Contudo o Judiciário Goiano pacificou o entendimento que o mero pretexto de limitação orçamentária não seria suficiente para afastar a lei, até porque o Ente tem que se adequar no exercício fiscal seguinte levando em consideração os gastos das promoções dos servidores, além de mero decreto não poder obstar os efeitos da lei.

Paralelamente, podemos aplicar o mesmo raciocínio para não aplicação da suspensão de benefícios aos servidores durante a pandemia. Por mais que tenha decreto federal prevendo o congelamento, não podemos perder de vista a tão importante hierarquia das normas.

Com falta de edição de lei, simples decreto não pode conter a aplicação de direitos subjetivos anteriormente previstos, como por exemplo: progressões, quinquênios e outros benefícios que dependa apenas do tempo de efetivo exercício.

Partindo para o lado legalista, o fato do judiciário intervir e determinar o pagamento ou o cumprimento de alguma obrigação de fazer, não significa invasão de competência, pelo contrário, apenas traz a satisfação de direito previsto em lei.

Com o fulcro de unificar o entendimento, foi instaurado o Incidente Resoluções de Demandas Repetitivas – IRDR pelo Superior Tribunal Federal, para definir a ilegalidade na postergação de progressão quando alegado limitação orçamentaria, mesmo cumprido os requisitos exigidos em lei, usando os processos paradigmas, Recursos Especiais n.s 1.878.849/TO, 1.878.854/TO e 1.879.282/TO (TEMA 1075 do STJ).

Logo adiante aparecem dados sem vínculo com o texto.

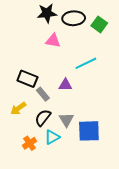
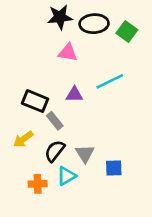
purple triangle: (65, 85) -> (74, 95), moved
blue square: (89, 131) -> (114, 168), size x0.6
orange cross: (30, 143) -> (38, 184), turned 32

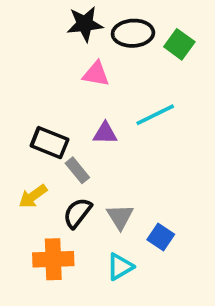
blue square: (114, 168) -> (161, 237), turned 36
cyan triangle: (66, 176) -> (120, 267), moved
orange cross: (38, 184) -> (53, 259), size x1.5

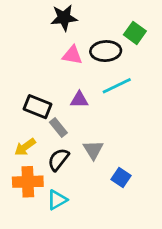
black ellipse: (133, 33) -> (106, 51), moved
gray triangle: (120, 217) -> (93, 150), moved
orange cross: (53, 259) -> (28, 182), moved
cyan triangle: (120, 267) -> (57, 200), moved

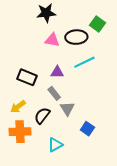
gray rectangle: (58, 128) -> (54, 93), moved
cyan triangle: (57, 200) -> (55, 145), moved

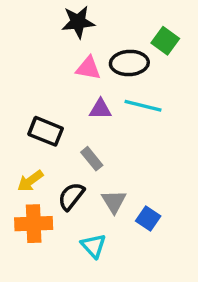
cyan line: (84, 62) -> (143, 106), turned 40
purple triangle: (57, 72) -> (100, 109), moved
gray triangle: (67, 109) -> (114, 201), moved
cyan triangle: (55, 145) -> (93, 246), turned -42

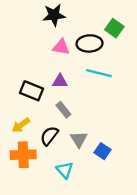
purple triangle: (100, 109) -> (60, 81), moved

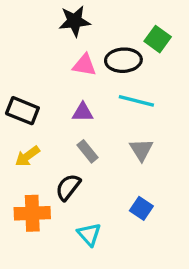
black rectangle: (32, 91) -> (22, 111), moved
yellow arrow: (21, 125) -> (27, 156), moved
gray triangle: (79, 139) -> (141, 150), moved

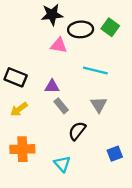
black ellipse: (123, 60) -> (81, 29), moved
purple triangle: (83, 112) -> (52, 86), moved
black semicircle: (68, 187) -> (77, 131), moved
blue square: (141, 208) -> (115, 154), moved, turned 35

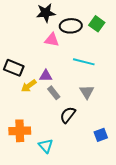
yellow arrow: (19, 109) -> (29, 86), moved
cyan triangle: (62, 164) -> (46, 146), moved

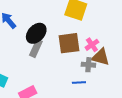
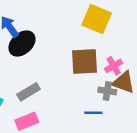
black ellipse: (36, 33) -> (22, 43), moved
gray rectangle: (36, 48) -> (29, 92), moved, turned 30

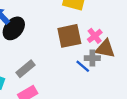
blue line: (93, 113) -> (83, 66), moved, turned 48

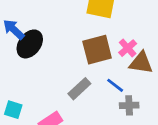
gray cross: (92, 58) -> (129, 105), moved
gray rectangle: (25, 69) -> (79, 89), moved

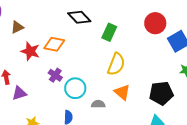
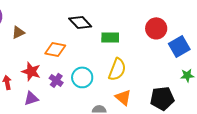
green rectangle: (109, 32) -> (110, 37), turned 66
red star: (30, 51) -> (31, 71), moved
cyan circle: (75, 88) -> (82, 77), moved
purple triangle: (19, 93) -> (31, 98), moved

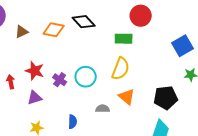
red circle: (156, 28) -> (141, 16), moved
green rectangle: (110, 37) -> (124, 39), moved
orange diamond: (55, 49) -> (54, 30), moved

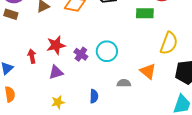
yellow semicircle: (121, 69) -> (169, 43), moved
red star: (35, 71) -> (56, 45), turned -30

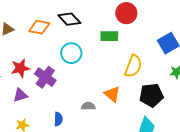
cyan circle: (107, 51) -> (71, 53), moved
purple cross: (81, 54) -> (45, 77), size x1.5

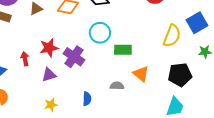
green rectangle: (109, 36) -> (123, 50), moved
yellow semicircle: (133, 66) -> (172, 36), moved

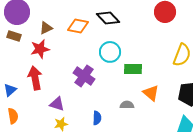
red star: (49, 48) -> (40, 49), moved
red arrow: (25, 59) -> (35, 78), size x1.6
purple triangle: (49, 75) -> (57, 104), moved, turned 35

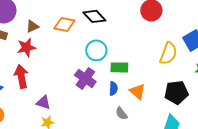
purple cross: (84, 76) -> (85, 78), moved
gray semicircle: (127, 105) -> (121, 113), moved, turned -128
blue semicircle: (97, 118) -> (113, 88), moved

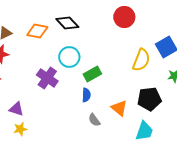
green rectangle: (119, 67) -> (92, 74), turned -30
purple cross: (85, 78) -> (47, 78), moved
orange triangle: (137, 91) -> (119, 108), moved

Para ilustramos e demonstrar a legalidade da interferência do judiciário ao fiel cumprimento da lei, cito a problemática da data base que deveria ser concedida todos os anos.

A data base nada mais é que uma correção do salário que deveria ser concedida anualmente, sendo normal a atualização para funcionários do âmbito privado. Vários Entes para evitar a extrapolação do teto de gasto ficavam alguns anos sem conceder a benesse, e com isso, nascia várias ações judiciais para discutir e cobrar o percentual do período em que ficaram sem receber, tendo em vista que é direito constitucional, conforme preceitua o artigo 37, inciso X.

Em todo o Brasil, havia grande controversa se o judiciário poderia ou não invadir competência alheia para suprir a omissão de decreto e conceder o percentual com base na inflação e com tal divergência vários servidores foram prejudicados.

O STF pacificou o entendimento através do tema n. 315 no seguinte sentido: Não cabe ao Poder Judiciário, que não tem a função legislativa, aumentar vencimentos de servidores públicos sob o fundamento de isonomia.

Em seu voto o Ministro Gilmar Mendes cita a lição do renomado professor Hely Lopes Meirelles, que, ao tratar de reajuste de servidores e princípio da isonomia, defende: Em qualquer das hipóteses – aumento impróprio e reestruturação – podem ocorrer injustiças, pela inobservância do princípio da isonomia, tal como explicado acima. Nesse caso, porém somente a lei poderá corrigi-las, pois qualquer interferência do Judiciário nesta matéria constituiria usurpação de atribuições do Legislativo. Findando assim na Súmula 339 que foi convertida na Súmula Vinculante n. 37.

Portanto, nesse caso que depende exclusivamente do Ente para concessão de reajuste, o judiciário de fato não pode intervir devendo respeitado o artigo 2º da Magna Carta e na existência de lei e omissão no cumprimento, o servidor poderá pleitear seus direitos.

Assim concluímos que inexistindo norma local que regulamente a aplicação da Lei Federal, os servidores não podem ser prejudicados por omissão na publicação da Lei para contenção de gastos devido a pandemia e é imposição a aplicação do dispositivo legal que traz os benefícios aos servidores públicos não se confundindo em invasão de esfera alheia.

*Luiz Carlos Cézar Ferreira é vice-coordenador do Núcleo de Direito Público do IEAD, advogado no escritório RCA Advogados com atuação referente aos servidores públicos.